[[ Provided material open ]]
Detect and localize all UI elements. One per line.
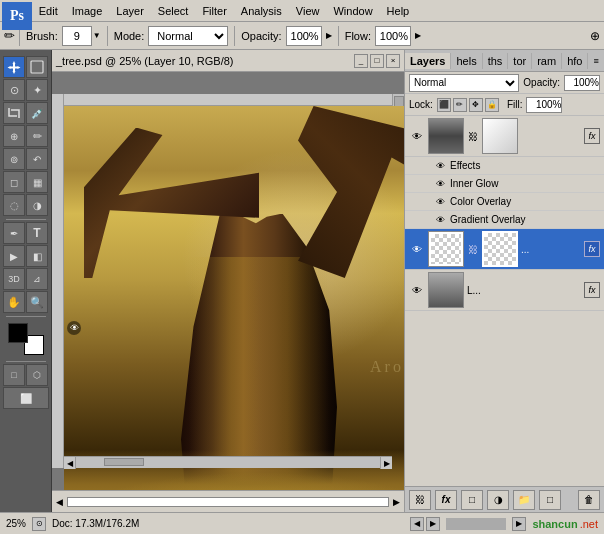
- menu-select[interactable]: Select: [151, 3, 196, 19]
- canvas-arrow-right[interactable]: ▶: [393, 497, 400, 507]
- effect-color-overlay[interactable]: 👁 Color Overlay: [405, 193, 604, 211]
- move-tool[interactable]: [3, 56, 25, 78]
- link-layers-btn[interactable]: ⛓: [409, 490, 431, 510]
- delete-layer-btn[interactable]: 🗑: [578, 490, 600, 510]
- add-mask-btn[interactable]: □: [461, 490, 483, 510]
- menu-filter[interactable]: Filter: [195, 3, 233, 19]
- brush-size-input[interactable]: [62, 26, 92, 46]
- selected-layer-fx[interactable]: fx: [584, 241, 600, 257]
- layer-blend-mode[interactable]: Normal Multiply Screen Overlay: [409, 74, 519, 92]
- layer-item-selected[interactable]: 👁 ⛓ ... fx: [405, 229, 604, 270]
- flow-arrow[interactable]: ▶: [415, 31, 421, 40]
- effect-group-effects[interactable]: 👁 Effects: [405, 157, 604, 175]
- window-minimize[interactable]: _: [354, 54, 368, 68]
- tab-info[interactable]: hfo: [562, 53, 588, 69]
- quick-mask-mode[interactable]: ⬡: [26, 364, 48, 386]
- nav-right[interactable]: ▶: [426, 517, 440, 531]
- canvas-container: 👁 Aroa ▶ ◀: [52, 72, 404, 490]
- zoom-tool[interactable]: 🔍: [26, 291, 48, 313]
- tab-layers[interactable]: Layers: [405, 53, 451, 69]
- lock-all-icon[interactable]: 🔒: [485, 98, 499, 112]
- lock-image-icon[interactable]: ✏: [453, 98, 467, 112]
- panel-menu-btn[interactable]: ≡: [588, 50, 604, 72]
- layer-10-fx[interactable]: fx: [584, 128, 600, 144]
- nav-arrows: ◀ ▶: [410, 517, 440, 531]
- inner-glow-eye[interactable]: 👁: [433, 177, 447, 191]
- clone-stamp-tool[interactable]: ⊚: [3, 148, 25, 170]
- add-style-btn[interactable]: fx: [435, 490, 457, 510]
- blur-tool[interactable]: ◌: [3, 194, 25, 216]
- healing-brush-tool[interactable]: ⊕: [3, 125, 25, 147]
- pen-tool[interactable]: ✒: [3, 222, 25, 244]
- magic-wand-tool[interactable]: ✦: [26, 79, 48, 101]
- menu-analysis[interactable]: Analysis: [234, 3, 289, 19]
- fill-input[interactable]: [526, 97, 562, 113]
- brush-tool[interactable]: ✏: [26, 125, 48, 147]
- tab-channels[interactable]: hels: [451, 53, 482, 69]
- 3d-tool2[interactable]: ⊿: [26, 268, 48, 290]
- crop-tool[interactable]: [3, 102, 25, 124]
- window-maximize[interactable]: □: [370, 54, 384, 68]
- airbrush-icon[interactable]: ⊕: [590, 29, 600, 43]
- type-tool[interactable]: T: [26, 222, 48, 244]
- canvas-image-wrapper[interactable]: 👁 Aroa: [64, 106, 404, 490]
- 3d-rotate-tool[interactable]: 3D: [3, 268, 25, 290]
- window-close[interactable]: ×: [386, 54, 400, 68]
- timeline-right[interactable]: ▶: [512, 517, 526, 531]
- gradient-overlay-eye[interactable]: 👁: [433, 213, 447, 227]
- brush-dropdown-arrow[interactable]: ▼: [93, 31, 101, 40]
- scrollbar-horizontal[interactable]: ▶ ◀: [64, 456, 392, 468]
- layer-opacity-input[interactable]: [564, 75, 600, 91]
- scroll-left-btn[interactable]: ◀: [64, 457, 76, 469]
- lasso-tool[interactable]: ⊙: [3, 79, 25, 101]
- new-group-btn[interactable]: 📁: [513, 490, 535, 510]
- layer-10-eye[interactable]: 👁: [409, 128, 425, 144]
- dodge-tool[interactable]: ◑: [26, 194, 48, 216]
- effects-group-eye[interactable]: 👁: [433, 159, 447, 173]
- path-selection-tool[interactable]: ▶: [3, 245, 25, 267]
- nav-left[interactable]: ◀: [410, 517, 424, 531]
- eyedropper-tool[interactable]: 💉: [26, 102, 48, 124]
- opacity-arrow[interactable]: ▶: [326, 31, 332, 40]
- menu-layer[interactable]: Layer: [109, 3, 151, 19]
- history-brush-tool[interactable]: ↶: [26, 148, 48, 170]
- window-title: _tree.psd @ 25% (Layer 10, RGB/8): [56, 55, 233, 67]
- lock-position-icon[interactable]: ✥: [469, 98, 483, 112]
- hand-tool[interactable]: ✋: [3, 291, 25, 313]
- layer-item-bottom[interactable]: 👁 L... fx: [405, 270, 604, 311]
- lock-transparent-icon[interactable]: ⬛: [437, 98, 451, 112]
- menu-image[interactable]: Image: [65, 3, 110, 19]
- tab-actions[interactable]: ram: [532, 53, 562, 69]
- menu-window[interactable]: Window: [326, 3, 379, 19]
- standard-mode[interactable]: □: [3, 364, 25, 386]
- tab-history[interactable]: tor: [508, 53, 532, 69]
- bottom-layer-eye[interactable]: 👁: [409, 282, 425, 298]
- shape-tool[interactable]: ◧: [26, 245, 48, 267]
- opacity-input[interactable]: [286, 26, 322, 46]
- tool-row-8: ✒ T: [3, 222, 48, 244]
- eraser-tool[interactable]: ◻: [3, 171, 25, 193]
- color-overlay-eye[interactable]: 👁: [433, 195, 447, 209]
- opacity-label: Opacity:: [241, 30, 281, 42]
- effect-gradient-overlay[interactable]: 👁 Gradient Overlay: [405, 211, 604, 229]
- zoom-btn[interactable]: ⊙: [32, 517, 46, 531]
- selected-layer-eye[interactable]: 👁: [409, 241, 425, 257]
- scroll-right-btn[interactable]: ▶: [380, 457, 392, 469]
- gradient-tool[interactable]: ▦: [26, 171, 48, 193]
- shancun-net: .net: [580, 518, 598, 530]
- tab-paths[interactable]: ths: [483, 53, 509, 69]
- menu-view[interactable]: View: [289, 3, 327, 19]
- blend-mode-select[interactable]: Normal Multiply Screen: [148, 26, 228, 46]
- new-adj-layer-btn[interactable]: ◑: [487, 490, 509, 510]
- foreground-color[interactable]: [8, 323, 28, 343]
- screen-mode[interactable]: ⬜: [3, 387, 49, 409]
- bottom-layer-fx[interactable]: fx: [584, 282, 600, 298]
- menu-help[interactable]: Help: [380, 3, 417, 19]
- menu-edit[interactable]: Edit: [32, 3, 65, 19]
- effect-inner-glow[interactable]: 👁 Inner Glow: [405, 175, 604, 193]
- new-layer-btn[interactable]: □: [539, 490, 561, 510]
- selection-tool[interactable]: [26, 56, 48, 78]
- canvas-arrow-left[interactable]: ◀: [56, 497, 63, 507]
- flow-input[interactable]: [375, 26, 411, 46]
- layer-item-10[interactable]: 👁 ⛓ fx: [405, 116, 604, 157]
[[ Provided material closed ]]
We ask that the entries above be copied exactly, with the pictures omitted.

> [Worked solution]
Detect and localize all UI elements. One per line.
- menu-select[interactable]: Select: [151, 3, 196, 19]
- canvas-arrow-right[interactable]: ▶: [393, 497, 400, 507]
- effect-color-overlay[interactable]: 👁 Color Overlay: [405, 193, 604, 211]
- move-tool[interactable]: [3, 56, 25, 78]
- link-layers-btn[interactable]: ⛓: [409, 490, 431, 510]
- delete-layer-btn[interactable]: 🗑: [578, 490, 600, 510]
- add-mask-btn[interactable]: □: [461, 490, 483, 510]
- menu-filter[interactable]: Filter: [195, 3, 233, 19]
- brush-size-input[interactable]: [62, 26, 92, 46]
- selected-layer-fx[interactable]: fx: [584, 241, 600, 257]
- layer-blend-mode[interactable]: Normal Multiply Screen Overlay: [409, 74, 519, 92]
- layer-item-selected[interactable]: 👁 ⛓ ... fx: [405, 229, 604, 270]
- flow-arrow[interactable]: ▶: [415, 31, 421, 40]
- effect-group-effects[interactable]: 👁 Effects: [405, 157, 604, 175]
- window-minimize[interactable]: _: [354, 54, 368, 68]
- tab-info[interactable]: hfo: [562, 53, 588, 69]
- quick-mask-mode[interactable]: ⬡: [26, 364, 48, 386]
- nav-right[interactable]: ▶: [426, 517, 440, 531]
- canvas-container: 👁 Aroa ▶ ◀: [52, 72, 404, 490]
- zoom-tool[interactable]: 🔍: [26, 291, 48, 313]
- tab-layers[interactable]: Layers: [405, 53, 451, 69]
- lock-all-icon[interactable]: 🔒: [485, 98, 499, 112]
- lock-image-icon[interactable]: ✏: [453, 98, 467, 112]
- panel-menu-btn[interactable]: ≡: [588, 50, 604, 72]
- layer-10-fx[interactable]: fx: [584, 128, 600, 144]
- nav-arrows: ◀ ▶: [410, 517, 440, 531]
- inner-glow-eye[interactable]: 👁: [433, 177, 447, 191]
- clone-stamp-tool[interactable]: ⊚: [3, 148, 25, 170]
- add-style-btn[interactable]: fx: [435, 490, 457, 510]
- blur-tool[interactable]: ◌: [3, 194, 25, 216]
- healing-brush-tool[interactable]: ⊕: [3, 125, 25, 147]
- pen-tool[interactable]: ✒: [3, 222, 25, 244]
- magic-wand-tool[interactable]: ✦: [26, 79, 48, 101]
- menu-analysis[interactable]: Analysis: [234, 3, 289, 19]
- fill-input[interactable]: [526, 97, 562, 113]
- brush-tool[interactable]: ✏: [26, 125, 48, 147]
- tab-channels[interactable]: hels: [451, 53, 482, 69]
- 3d-tool2[interactable]: ⊿: [26, 268, 48, 290]
- crop-tool[interactable]: [3, 102, 25, 124]
- window-maximize[interactable]: □: [370, 54, 384, 68]
- airbrush-icon[interactable]: ⊕: [590, 29, 600, 43]
- type-tool[interactable]: T: [26, 222, 48, 244]
- canvas-image-wrapper[interactable]: 👁 Aroa: [64, 106, 404, 490]
- 3d-rotate-tool[interactable]: 3D: [3, 268, 25, 290]
- window-close[interactable]: ×: [386, 54, 400, 68]
- timeline-right[interactable]: ▶: [512, 517, 526, 531]
- gradient-overlay-eye[interactable]: 👁: [433, 213, 447, 227]
- brush-dropdown-arrow[interactable]: ▼: [93, 31, 101, 40]
- scrollbar-horizontal[interactable]: ▶ ◀: [64, 456, 392, 468]
- layer-opacity-input[interactable]: [564, 75, 600, 91]
- scroll-left-btn[interactable]: ◀: [64, 457, 76, 469]
- lasso-tool[interactable]: ⊙: [3, 79, 25, 101]
- new-group-btn[interactable]: 📁: [513, 490, 535, 510]
- layer-10-eye[interactable]: 👁: [409, 128, 425, 144]
- dodge-tool[interactable]: ◑: [26, 194, 48, 216]
- effects-group-eye[interactable]: 👁: [433, 159, 447, 173]
- path-selection-tool[interactable]: ▶: [3, 245, 25, 267]
- nav-left[interactable]: ◀: [410, 517, 424, 531]
- eyedropper-tool[interactable]: 💉: [26, 102, 48, 124]
- opacity-arrow[interactable]: ▶: [326, 31, 332, 40]
- menu-layer[interactable]: Layer: [109, 3, 151, 19]
- history-brush-tool[interactable]: ↶: [26, 148, 48, 170]
- window-title: _tree.psd @ 25% (Layer 10, RGB/8): [56, 55, 233, 67]
- lock-position-icon[interactable]: ✥: [469, 98, 483, 112]
- hand-tool[interactable]: ✋: [3, 291, 25, 313]
- layer-item-bottom[interactable]: 👁 L... fx: [405, 270, 604, 311]
- lock-transparent-icon[interactable]: ⬛: [437, 98, 451, 112]
- menu-image[interactable]: Image: [65, 3, 110, 19]
- tab-actions[interactable]: ram: [532, 53, 562, 69]
- menu-window[interactable]: Window: [326, 3, 379, 19]
- standard-mode[interactable]: □: [3, 364, 25, 386]
- tab-history[interactable]: tor: [508, 53, 532, 69]
- bottom-layer-eye[interactable]: 👁: [409, 282, 425, 298]
- shape-tool[interactable]: ◧: [26, 245, 48, 267]
- opacity-input[interactable]: [286, 26, 322, 46]
- tool-row-8: ✒ T: [3, 222, 48, 244]
- eraser-tool[interactable]: ◻: [3, 171, 25, 193]
- color-overlay-eye[interactable]: 👁: [433, 195, 447, 209]
- opacity-label: Opacity:: [241, 30, 281, 42]
- effect-gradient-overlay[interactable]: 👁 Gradient Overlay: [405, 211, 604, 229]
- zoom-btn[interactable]: ⊙: [32, 517, 46, 531]
- selected-layer-eye[interactable]: 👁: [409, 241, 425, 257]
- scroll-right-btn[interactable]: ▶: [380, 457, 392, 469]
- gradient-tool[interactable]: ▦: [26, 171, 48, 193]
- shancun-net: .net: [580, 518, 598, 530]
- tab-paths[interactable]: ths: [483, 53, 509, 69]
- menu-view[interactable]: View: [289, 3, 327, 19]
- blend-mode-select[interactable]: Normal Multiply Screen: [148, 26, 228, 46]
- new-adj-layer-btn[interactable]: ◑: [487, 490, 509, 510]
- foreground-color[interactable]: [8, 323, 28, 343]
- screen-mode[interactable]: ⬜: [3, 387, 49, 409]
- bottom-layer-fx[interactable]: fx: [584, 282, 600, 298]
- menu-help[interactable]: Help: [380, 3, 417, 19]
- menu-edit[interactable]: Edit: [32, 3, 65, 19]
- effect-inner-glow[interactable]: 👁 Inner Glow: [405, 175, 604, 193]
- new-layer-btn[interactable]: □: [539, 490, 561, 510]
- selection-tool[interactable]: [26, 56, 48, 78]
- canvas-arrow-left[interactable]: ◀: [56, 497, 63, 507]
- flow-input[interactable]: [375, 26, 411, 46]
- layer-item-10[interactable]: 👁 ⛓ fx: [405, 116, 604, 157]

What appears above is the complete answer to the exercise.